### EXERCISE GOAL
A verbatim transcription of every record below is required.

### SOURCE RECORDS
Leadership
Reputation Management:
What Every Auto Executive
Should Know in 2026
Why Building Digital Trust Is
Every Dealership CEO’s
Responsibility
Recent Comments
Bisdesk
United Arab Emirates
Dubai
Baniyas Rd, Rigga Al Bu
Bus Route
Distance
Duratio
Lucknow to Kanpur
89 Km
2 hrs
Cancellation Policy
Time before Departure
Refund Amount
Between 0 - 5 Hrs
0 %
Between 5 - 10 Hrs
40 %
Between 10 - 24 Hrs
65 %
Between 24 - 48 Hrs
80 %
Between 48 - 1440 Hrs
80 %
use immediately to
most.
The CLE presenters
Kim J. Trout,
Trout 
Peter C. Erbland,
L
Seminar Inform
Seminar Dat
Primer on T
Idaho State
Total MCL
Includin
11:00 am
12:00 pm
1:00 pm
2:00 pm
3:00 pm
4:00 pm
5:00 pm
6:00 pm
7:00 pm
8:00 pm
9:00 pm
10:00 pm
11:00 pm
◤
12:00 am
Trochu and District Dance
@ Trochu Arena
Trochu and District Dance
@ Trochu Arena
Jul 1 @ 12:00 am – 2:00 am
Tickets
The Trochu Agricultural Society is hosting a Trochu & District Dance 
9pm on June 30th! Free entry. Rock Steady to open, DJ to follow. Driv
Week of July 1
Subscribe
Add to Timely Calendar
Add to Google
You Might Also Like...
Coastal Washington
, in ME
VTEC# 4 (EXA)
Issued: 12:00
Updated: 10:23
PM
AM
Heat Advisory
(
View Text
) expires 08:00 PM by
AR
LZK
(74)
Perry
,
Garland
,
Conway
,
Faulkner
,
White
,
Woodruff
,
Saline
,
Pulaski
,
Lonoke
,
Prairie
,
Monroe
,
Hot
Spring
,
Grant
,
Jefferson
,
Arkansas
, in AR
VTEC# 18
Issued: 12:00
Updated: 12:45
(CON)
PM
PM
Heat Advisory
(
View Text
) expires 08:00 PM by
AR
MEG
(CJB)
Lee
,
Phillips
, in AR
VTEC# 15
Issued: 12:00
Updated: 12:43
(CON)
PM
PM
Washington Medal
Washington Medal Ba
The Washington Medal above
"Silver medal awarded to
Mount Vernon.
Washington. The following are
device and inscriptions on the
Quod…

### THE COMPLETED TASK
Leadership
Reputation Management:
What Every Auto Executive
Should Know in 2026
Why Building Digital Trust Is
Every Dealership CEO’s
Responsibility
Recent Comments
Bisdesk
United Arab Emirates
Dubai
Baniyas Rd, Rigga Al Bu
Bus Route
Distance
Duratio
Lucknow to Kanpur
89 Km
2 hrs
Cancellation Policy
Time before Departure
Refund Amount
Between 0 - 5 Hrs
0 %
Between 5 - 10 Hrs
40 %
Between 10 - 24 Hrs
65 %
Between 24 - 48 Hrs
80 %
Between 48 - 1440 Hrs
80 %
use immediately to
most.
The CLE presenters
Kim J. Trout,
Trout 
Peter C. Erbland,
L
Seminar Inform
Seminar Dat
Primer on T
Idaho State
Total MCL
Includin
11:00 am
12:00 pm
1:00 pm
2:00 pm
3:00 pm
4:00 pm
5:00 pm
6:00 pm
7:00 pm
8:00 pm
9:00 pm
10:00 pm
11:00 pm
◤
12:00 am
Trochu and District Dance
@ Trochu Arena
Trochu and District Dance
@ Trochu Arena
Jul 1 @ 12:00 am – 2:00 am
Tickets
The Trochu Agricultural Society is hosting a Trochu & District Dance 
9pm on June 30th! Free entry. Rock Steady to open, DJ to follow. Driv
Week of July 1
Subscribe
Add to Timely Calendar
Add to Google
You Might Also Like...
Coastal Washington
, in ME
VTEC# 4 (EXA)
Issued: 12:00
Updated: 10:23
PM
AM
Heat Advisory
(
View Text
) expires 08:00 PM by
AR
LZK
(74)
Perry
,
Garland
,
Conway
,
Faulkner
,
White
,
Woodruff
,
Saline
,
Pulaski
,
Lonoke
,
Prairie
,
Monroe
,
Hot
Spring
,
Grant
,
Jefferson
,
Arkansas
, in AR
VTEC# 18
Issued: 12:00
Updated: 12:45
(CON)
PM
PM
Heat Advisory
(
View Text
) expires 08:00 PM by
AR
MEG
(CJB)
Lee
,
Phillips
, in AR
VTEC# 15
Issued: 12:00
Updated: 12:43
(CON)
PM
PM
Washington Medal
Washington Medal Ba
The Washington Medal above
"Silver medal awarded to
Mount Vernon.
Washington. The following are
device and inscriptions on the
Quod…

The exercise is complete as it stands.